Thursday, February 19, 2009

Lost Credit

In a follow-up to my commentary posted earlier today on Mish's post regarding the weight of credit on money supply—and building on the concept of "lost money" from before (or why the recent doubling of base money has had little upward pressure on prices)—this post will develop the parallel concept of "lost credit."

Lost money refers to base money that should not be counted toward total money supply because it is not being spent and not participating in the economy. If the Fed printed a trillion dollars and stuffed it in coffee cans, and bury it, then those newly printed dollars have no effect on the economy and shouldn't be counted until the point they are found and spent. Similarly if the Fed generates nearly $1 trillion in base money and distributes it to banks where it just sits in bank reserves, it is "lost" to the economic system.

Now, Mish's article estimates $40 trillion of credit in the private market. That this came about in a fractional reserve system allegedly set at 10%. With less than $1 trillion in base money before last September, there shouldn't really be any more than $9 trillion in outstanding credit.

I have no doubt there is more than that, and I have no reason to doubt the $40 trillion figure. So here I will present an argument that much of it shouldn't be factored in to the active money supply, regardless of its market value.

Say I take out a $1M loan to buy a big yacht. Not knowing how to sail, I sink it a week later. Say I didn't buy insurance, and I declare bankruptcy. $1M has been moved from the bank to the seller; the seller still has the money, but the bank has no chance of getting it back. Luckily, for the bank, they packaged the loan and sold it as a security before the boat sank. They recouped their $1M + fees before the security became worthless. The fiat fractional reserve money supply is completely unchanged: the seller of the yacht is spending away and the bank can still lend freely. I'm just out a yacht but I didn't pay much for it either (assuming no down payment). The person screwed is a buyer of that security whose wealth is now irrevocably gone with the boat sitting at the bottom of the ocean. The person who bought the "security" faced the full burden of the loss of wealth.
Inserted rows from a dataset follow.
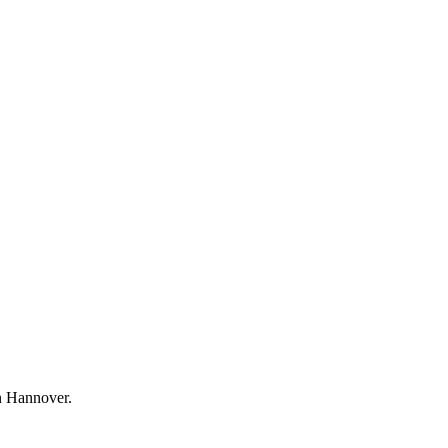
n Hannover.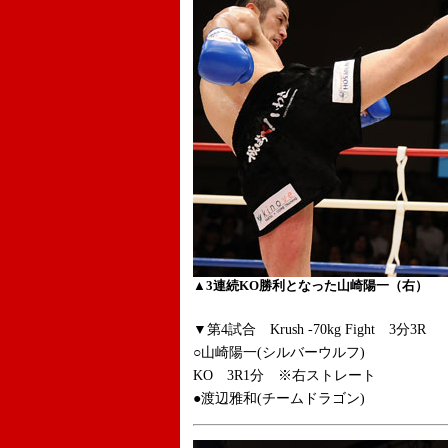
▲3連続KO勝利となった山崎陽一（右）
▼第4試合 Krush -70kg Fight 3分3R
○山崎陽一(シルバーウルフ)
KO 3R1分 ※右ストレート
●渡辺雅和(チームドラゴン)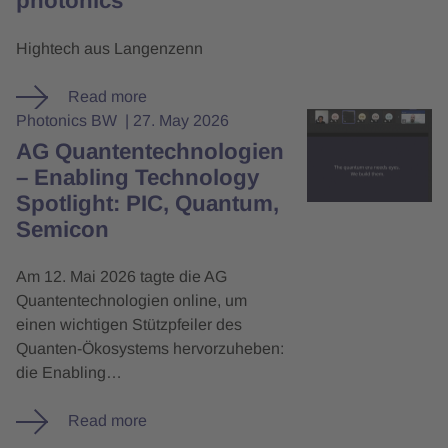
photonics
Hightech aus Langenzenn
Read more
Photonics BW
27. May 2026
AG Quantentechnologien
– Enabling Technology
Spotlight: PIC, Quantum,
Semicon
Am 12. Mai 2026 tagte die AG
Quantentechnologien online, um
einen wichtigen Stützpfeiler des
Quanten-Ökosystems hervorzuheben:
die Enabling…
Read more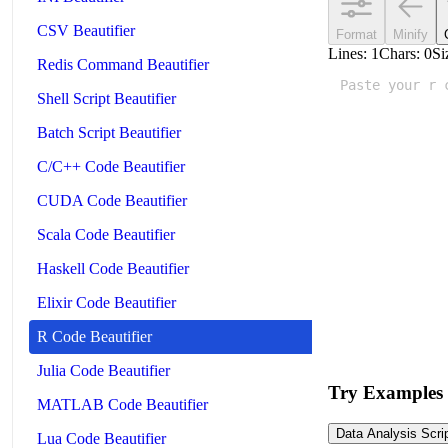
CSV Beautifier
Format
Minify
Lines:
1
Chars:
0
Si
Redis Command Beautifier
Shell Script Beautifier
Batch Script Beautifier
C/C++ Code Beautifier
CUDA Code Beautifier
Scala Code Beautifier
Haskell Code Beautifier
Elixir Code Beautifier
R Code Beautifier
Julia Code Beautifier
Try Examples
MATLAB Code Beautifier
Data Analysis Scri
Lua Code Beautifier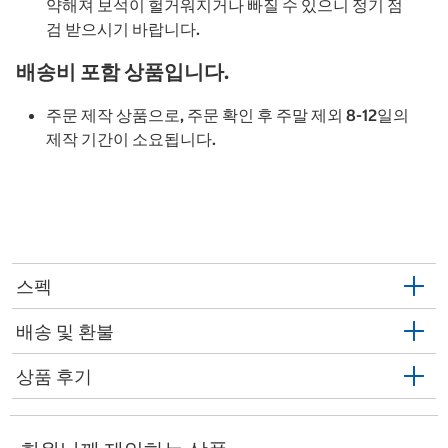
약해져 보석이 헐거워지거나 빠질 수 있으니 정기 점
검 받으시기 바랍니다.
배송비 포함 상품입니다.
주문 제작 상품으로, 주문 확인 후 주말 제외 8-12일의
제작 기간이 소요됩니다.
스펙
배송 및 환불
상품 후기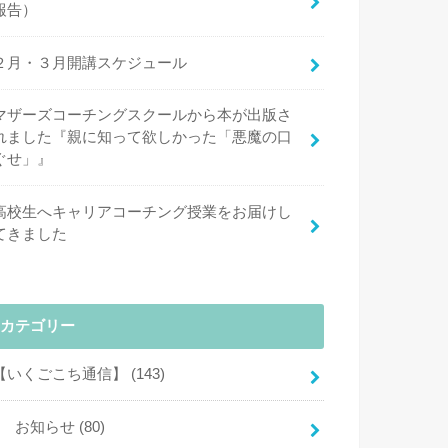
報告）
２月・３月開講スケジュール
マザーズコーチングスクールから本が出版さ
れました『親に知って欲しかった「悪魔の口
ぐせ」』
高校生へキャリアコーチング授業をお届けし
てきました
カテゴリー
【いくごこち通信】
(143)
お知らせ
(80)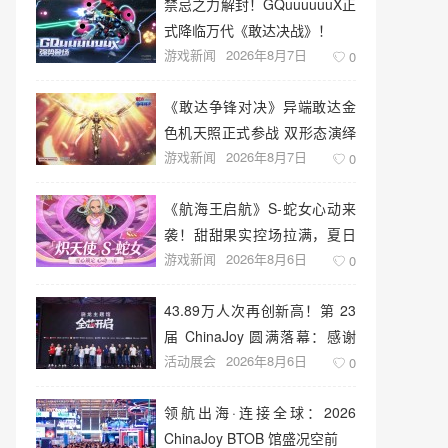
禁忌之力解封！GQuuuuuuX正
式降临万代《敢达决战》！
游戏新闻
2026年8月7日
0
《敢达争锋对决》异端敢达金
色机天照正式参战 双形态演绎
游戏新闻
2026年8月7日
空中战技
0
《航海王启航》S-蛇女心动来
袭！甜甜果实控场拉满，夏日
游戏新闻
2026年8月6日
盛宴开启
0
43.89万人次再创新高！第 23
届 ChinaJoy 圆满落幕：感谢
活动展会
2026年8月6日
有你，共赴这场“与 AI 同游”的
0
盛夏之约
领航出海·连接全球：2026
ChinaJoy BTOB 馆盛况空前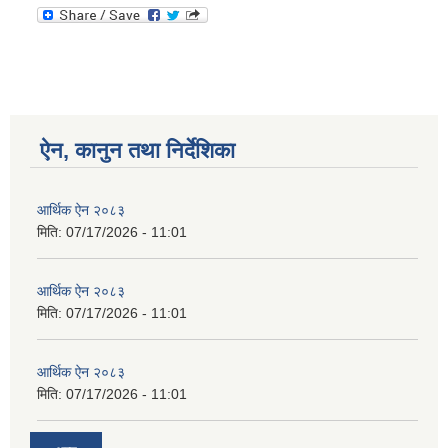
ऐन, कानुन तथा निर्देशिका
आर्थिक ऐन २०८३
मिति:
07/17/2026 - 11:01
आर्थिक ऐन २०८३
मिति:
07/17/2026 - 11:01
आर्थिक ऐन २०८३
मिति:
07/17/2026 - 11:01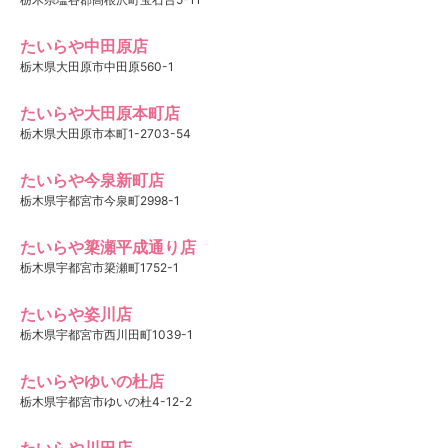
たいらや中田原店
栃木県大田原市中田原560-1
たいらや大田原本町店
栃木県大田原市本町1-2703-54
たいらや今泉新町店
栃木県宇都宮市今泉町2998-1
たいらや簗瀬平成通り店
栃木県宇都宮市簗瀬町1752-1
たいらや姿川店
栃木県宇都宮市西川田町1039-1
たいらやゆいの杜店
栃木県宇都宮市ゆいの杜4-12-2
たいらや川田店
So, that toxic security would still be added to the amount of outstanding credit until the bankruptcy hearings are finalized. In this case, it's market value would be $0. But that credit no longer plays a role in the money supply. The person who bought the security became the true owner of the boat and I sank it. Even if I didn't sink it, that credit is no more a part of the money supply than is an unpaid Superbowl bet between friends. It is a loan between private parties disconnected from fractional reserves.

It's "Lost Credit." Regardless of its value, toxic or not, securitized debt should not be added in to the money supply.